Nine Iranian citizens—working at the behest of the government of Iran—have been charged in a massive computer hacking campaign that compromised U.S. and foreign universities, private companies, and U.S. government entities, including the Department of Labor and the Federal Energy Regulatory Commission.
The hackers were affiliated with the Mabna Institute, an Iran-based company created in 2013 for the express purpose of illegally gaining access to non-Iranian scientific resources through computer intrusions. Members of the institute were contracted by the Islamic Revolutionary Guard Corps—one of several entities within the Iranian government responsible for gathering intelligence—as well as other Iranian government clients.
During a more than four-year campaign, these state-sponsored hackers “compromised approximately 144 U.S.-based universities and 176 foreign universities in 21 countries,” said FBI Deputy Director David Bowdich during a press conference today at the Department of Justice in Washington to announce the indictments. When the FBI learned of the attacks, he said, “we notified the victims so they could take action to minimize the impact. And then we took action to find and stop these hackers.”
Initially, the cyber criminals used an elaborate spearphishing campaign to target the e-mail accounts and computer systems of their victims, which in addition to the universities included nearly 50 domestic and foreign private-sector companies, the states of Hawaii and Indiana, and the United Nations.

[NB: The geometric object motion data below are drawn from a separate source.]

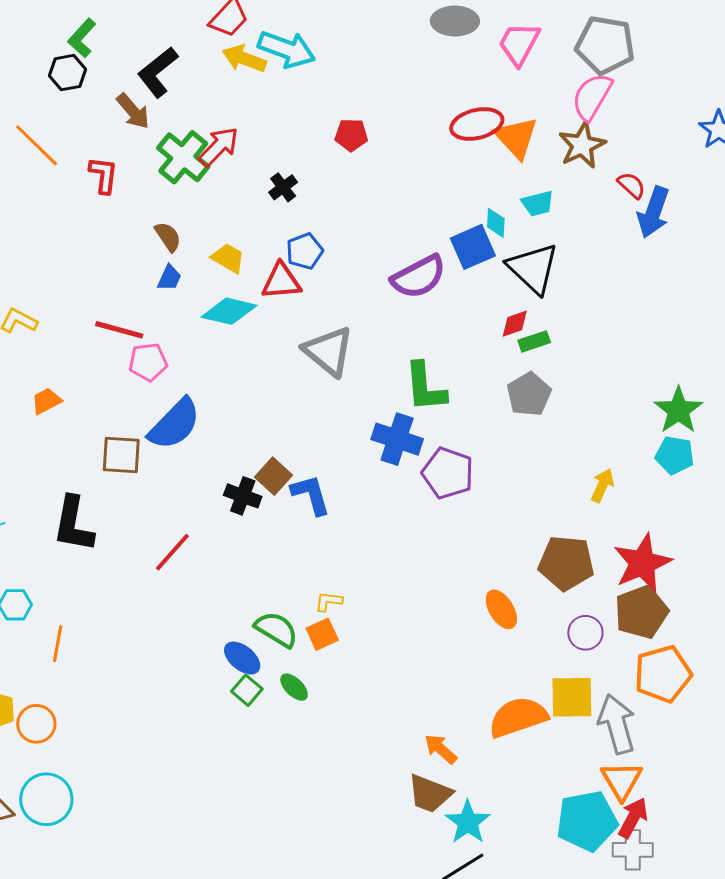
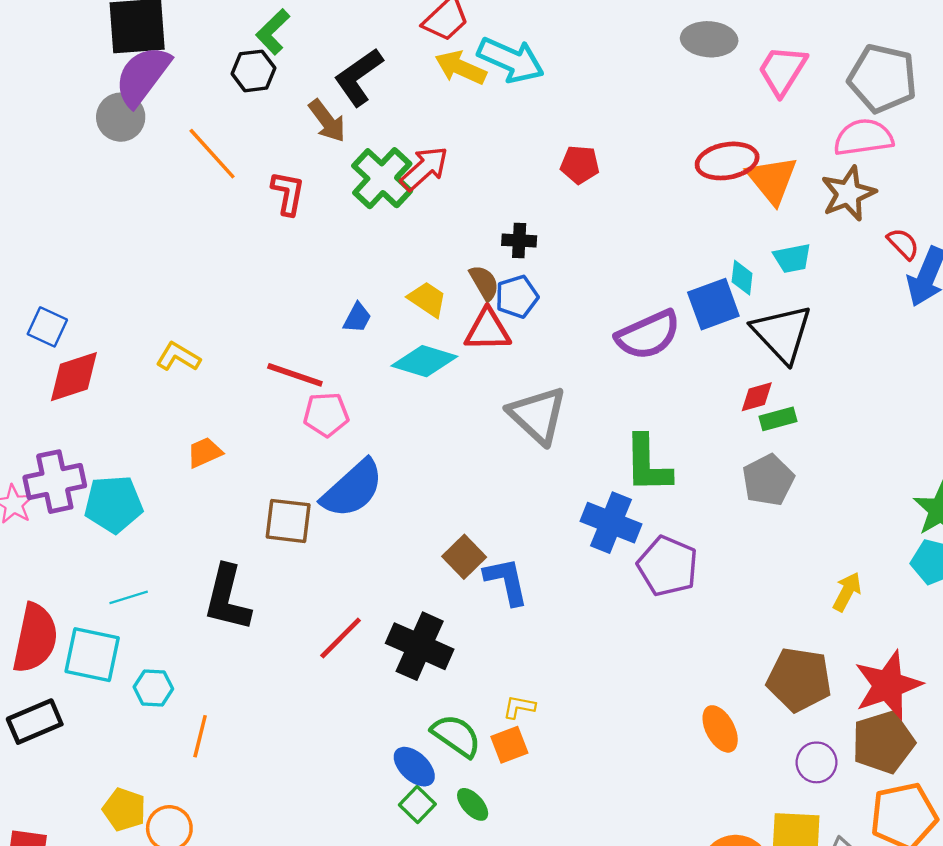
pink semicircle: (592, 97) -> (863, 137), turned 48
black cross: (283, 187) -> (519, 241), moved, turned 36
brown semicircle: (168, 237) -> (484, 283), moved
black cross: (243, 496) -> (420, 646), moved, size x1.5

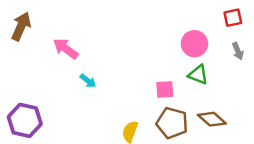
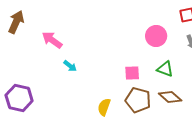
green triangle: (198, 75) -> (165, 69), moved

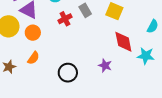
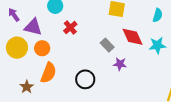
gray rectangle: (85, 10) -> (107, 45), moved
orange semicircle: (33, 58) -> (48, 73), size x1.5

According to the indictments unsealed today in a Manhattan federal court, the hackers stole more than 30 terabytes of academic data and intellectual property—roughly three times the amount of data contained in the print collection of the Library of Congress.
“Their primary goal was to obtain user names and passwords for the accounts of professors so they could gain unauthorized access and steal whatever kind of proprietary academic information they could get their hands on,” said a special agent who investigated the case from the FBI’s New York Division. “That information included access to library databases, white papers, journals, research, and electronic books. All that information and intellectual property was provided to the Iranian government,” he added.